--- Dataset ---
──────
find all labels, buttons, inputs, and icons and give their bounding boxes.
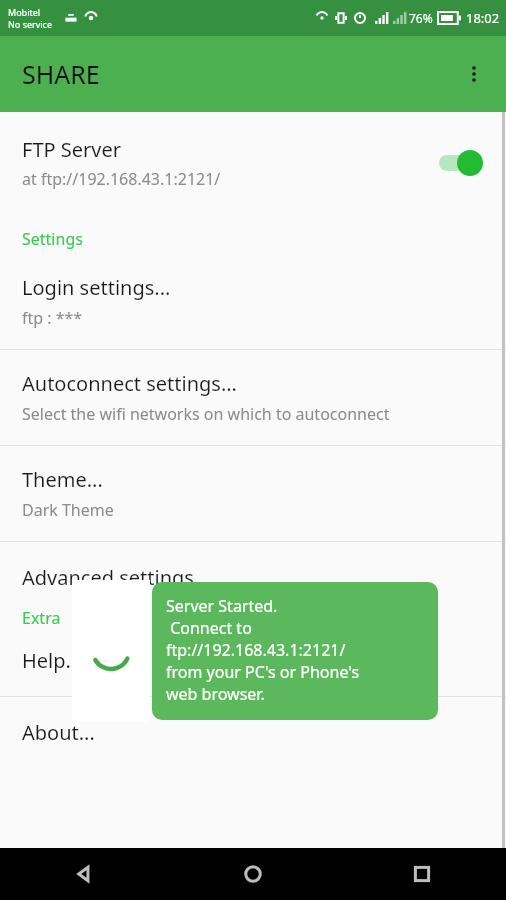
staticText: Select the wifi networks on which to aut… <box>22 403 390 425</box>
staticText: at ftp://192.168.43.1:2121/ <box>22 168 221 190</box>
button[interactable]: FTP Server <box>0 112 506 212</box>
staticText: 76% <box>409 10 433 26</box>
button[interactable]: More options <box>450 50 498 98</box>
button[interactable]: Help... <box>0 633 506 696</box>
button[interactable]: Login settings... <box>0 254 506 349</box>
staticText: 18:02 <box>466 9 500 27</box>
staticText: Theme... <box>22 466 103 493</box>
staticText: from your PC's or Phone's <box>166 661 360 683</box>
staticText: ftp : *** <box>22 307 83 329</box>
button[interactable]: Advanced settings... <box>0 542 506 595</box>
button[interactable]: About... <box>0 697 506 768</box>
button[interactable]: Theme... <box>0 446 506 541</box>
staticText: Settings <box>22 228 83 250</box>
staticText: No service <box>8 18 53 30</box>
staticText: Help... <box>22 647 82 674</box>
staticText: Dark Theme <box>22 499 114 521</box>
button[interactable]: Home <box>168 848 337 900</box>
button[interactable]: Recent apps <box>337 848 506 900</box>
staticText: Autoconnect settings... <box>22 370 237 397</box>
staticText: Login settings... <box>22 274 171 301</box>
staticText: SHARE <box>22 57 100 91</box>
staticText: ftp://192.168.43.1:2121/ <box>166 639 346 661</box>
staticText: FTP Server <box>22 136 122 163</box>
button[interactable]: Autoconnect settings... <box>0 350 506 445</box>
staticText: Extra <box>22 607 61 629</box>
staticText: web browser. <box>166 683 265 705</box>
staticText: Server Started. <box>166 595 278 617</box>
staticText: About... <box>22 719 95 746</box>
staticText: Advanced settings... <box>22 564 210 591</box>
staticText: Connect to <box>166 617 252 639</box>
button[interactable]: Back <box>0 848 168 900</box>
staticText: Mobitel <box>8 6 41 18</box>
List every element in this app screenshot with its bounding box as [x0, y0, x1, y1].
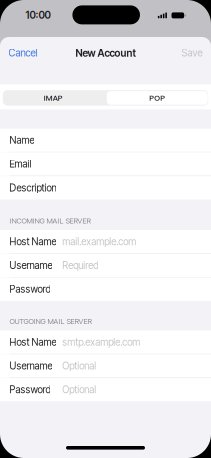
staticText: Description — [9, 182, 56, 194]
button[interactable]: Cancel — [9, 43, 51, 63]
staticText: Host Name — [9, 236, 56, 248]
staticText: Host Name — [9, 336, 56, 348]
staticText: New Account — [76, 47, 136, 59]
staticText: Cancel — [9, 47, 38, 59]
button[interactable]: Host Name — [0, 330, 211, 354]
staticText: Optional — [62, 384, 96, 396]
button[interactable]: IMAP — [3, 90, 104, 106]
staticText: Username — [9, 360, 52, 372]
button[interactable]: Password — [0, 278, 211, 301]
button[interactable]: Email — [0, 152, 211, 176]
staticText: mail.example.com — [62, 236, 136, 248]
button[interactable]: Save — [168, 43, 202, 63]
button[interactable]: Description — [0, 176, 211, 200]
staticText: 10:00 — [26, 9, 50, 21]
staticText: Email — [9, 158, 31, 170]
button[interactable]: Host Name — [0, 230, 211, 253]
staticText: INCOMING MAIL SERVER — [9, 216, 90, 225]
button[interactable]: POP — [107, 91, 208, 105]
staticText: smtp.example.com — [62, 336, 140, 348]
staticText: OUTGOING MAIL SERVER — [9, 317, 91, 326]
button[interactable]: Username — [0, 354, 211, 378]
staticText: IMAP — [44, 93, 63, 103]
button[interactable]: Name — [0, 129, 211, 152]
staticText: Password — [9, 384, 50, 396]
staticText: Password — [9, 283, 50, 295]
staticText: Name — [9, 134, 34, 146]
staticText: Required — [62, 260, 98, 271]
staticText: POP — [149, 93, 165, 103]
staticText: Username — [9, 260, 52, 271]
button[interactable]: Username — [0, 254, 211, 277]
staticText: Save — [181, 47, 202, 59]
staticText: Optional — [62, 360, 96, 372]
button[interactable]: Password — [0, 378, 211, 401]
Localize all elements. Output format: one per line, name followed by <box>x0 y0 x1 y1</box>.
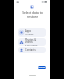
staticText: Photos & videos <box>25 38 44 44</box>
button[interactable]: Restore <box>38 66 46 69</box>
button[interactable]: Contacts <box>18 47 46 53</box>
staticText: Select data to restore <box>22 11 43 19</box>
button[interactable]: Apps <box>18 28 46 37</box>
staticText: 2,481 items <box>25 44 38 46</box>
button[interactable]: Photos & videos <box>18 38 46 46</box>
staticText: Apps <box>25 29 32 33</box>
staticText: Contacts <box>25 48 36 52</box>
staticText: 18 apps <box>25 33 34 36</box>
staticText: Restore <box>38 66 46 69</box>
──────
--- What to work on ---
Across the data above, count the lines that include the word "Cancel", and respond with the number alone.

--- Output for this exercise ---
2